Stated Income Loans: Business As Usual
Kaye Thomas of Manhattan Beach asks why we just don't shut down stated-income loans:
Truth is that I was hoping that the mortgage market was going to see some major changes.. but Brian Brady seems to think that the only thing that will change is the upfront price of the mortgage. In other words it will be business as usual but it will cost a little more for those who are not truly credit worthy. I'm sorry but I don't get it.
Come on guys this isn't Rocket Science.. if you make loans to people who don't really qualify for them... they will stop making payments and their houses will go into foreclosure. A good part of the country is having some serious problems with foreclosures. So why would you keep doing it? Am I missing something here?
I think my opinion is being taken a tad out of context. In times of crises, change and liquidity are imperative. Loan guidelines will change; they'll be reset to 2002. Stated income loans were made with 20% down, no doc loans were made with 25-30% down back in 2002.
The premium charged for those loans will be higher as will the down payment requirements. The "business as usual" comment I made reflects a much longer term view. Usual, in my world, references the world prior to the post 9-11 attack easy money frenzy.

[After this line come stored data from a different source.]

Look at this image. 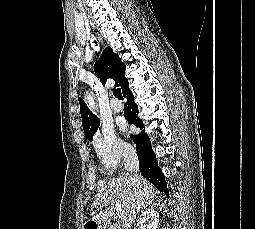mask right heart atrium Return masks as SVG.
I'll use <instances>...</instances> for the list:
<instances>
[{
  "instance_id": "d8ad5b80",
  "label": "right heart atrium",
  "mask_w": 255,
  "mask_h": 229,
  "mask_svg": "<svg viewBox=\"0 0 255 229\" xmlns=\"http://www.w3.org/2000/svg\"><path fill=\"white\" fill-rule=\"evenodd\" d=\"M93 146L101 165L105 169L116 167L123 158L133 152L130 144L120 139L107 126L102 127L93 138Z\"/></svg>"
}]
</instances>
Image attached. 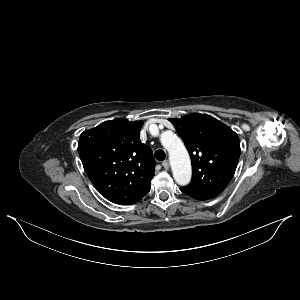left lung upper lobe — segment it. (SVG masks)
<instances>
[{
	"label": "left lung upper lobe",
	"instance_id": "obj_1",
	"mask_svg": "<svg viewBox=\"0 0 300 300\" xmlns=\"http://www.w3.org/2000/svg\"><path fill=\"white\" fill-rule=\"evenodd\" d=\"M169 121L191 157L192 180L185 188L216 197L226 188L236 170L241 152L238 135L206 114H190Z\"/></svg>",
	"mask_w": 300,
	"mask_h": 300
}]
</instances>
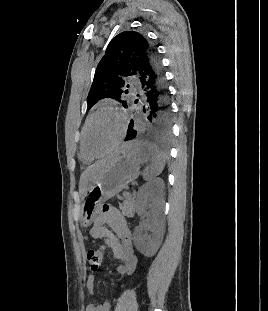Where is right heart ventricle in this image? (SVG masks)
Here are the masks:
<instances>
[{
	"label": "right heart ventricle",
	"mask_w": 268,
	"mask_h": 311,
	"mask_svg": "<svg viewBox=\"0 0 268 311\" xmlns=\"http://www.w3.org/2000/svg\"><path fill=\"white\" fill-rule=\"evenodd\" d=\"M80 157L82 159V161L84 163H91L93 158H91L90 156L87 155V153L84 151L83 147H82V144H81V147H80Z\"/></svg>",
	"instance_id": "right-heart-ventricle-1"
}]
</instances>
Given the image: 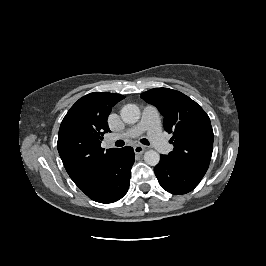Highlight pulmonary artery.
Here are the masks:
<instances>
[{
    "instance_id": "e3ab8cb5",
    "label": "pulmonary artery",
    "mask_w": 266,
    "mask_h": 266,
    "mask_svg": "<svg viewBox=\"0 0 266 266\" xmlns=\"http://www.w3.org/2000/svg\"><path fill=\"white\" fill-rule=\"evenodd\" d=\"M145 131L156 150L160 152L169 150L170 145L162 133L159 112L155 107L149 105L144 108L142 118L137 125L120 134L112 135L111 139L137 137Z\"/></svg>"
}]
</instances>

Now, I mentioned that change is important but so is liquidity. Rate adjustments to reflect the higher risk these borrowers present are necessary. The rate adjustment, however, is preferable to a complete shut down of alternative documentation loans; that would "reset" usual to 1985 .

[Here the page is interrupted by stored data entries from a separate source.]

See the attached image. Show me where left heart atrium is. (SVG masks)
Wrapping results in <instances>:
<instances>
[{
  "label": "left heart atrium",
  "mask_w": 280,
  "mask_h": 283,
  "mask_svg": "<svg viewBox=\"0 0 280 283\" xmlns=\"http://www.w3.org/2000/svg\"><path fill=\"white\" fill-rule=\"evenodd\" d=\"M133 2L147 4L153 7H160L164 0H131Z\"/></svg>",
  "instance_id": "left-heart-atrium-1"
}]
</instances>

Market forces drive participants to act exactly as those forces dictate. Did Realtors sell homes to those stated-income borrowers? Of course they did. I'd venture to say that every commenter on here was involved in a transaction that may result in severe hardship to a borrower in the next 6 months or 6 years, including me.
Why? Market forces drive market participants to act exactly as those forces dictate. A SoCal Realtor who refused to represent a buyer who used alternative financing would have to exclusively operate in the $1,500,000 market. Even then, they wouldn't be exempt from the occasional alt-doc loan. A soCal originator who refused to offer alt-doc products from 2002-2007 is out of business today. Market forces drive market participants to act exactly as those forces dictate.
And what did the whole easy money boom accomplish? What will it accomplish when all is said and done? The homeownership rate in this country will stand far above where it was in 2002. We'll be back to business as usual (my reference for "usual" is 2002).
I apologize to all if my opinion wasn't precise about my definition of "usual". I hope this provides clarity to my statement.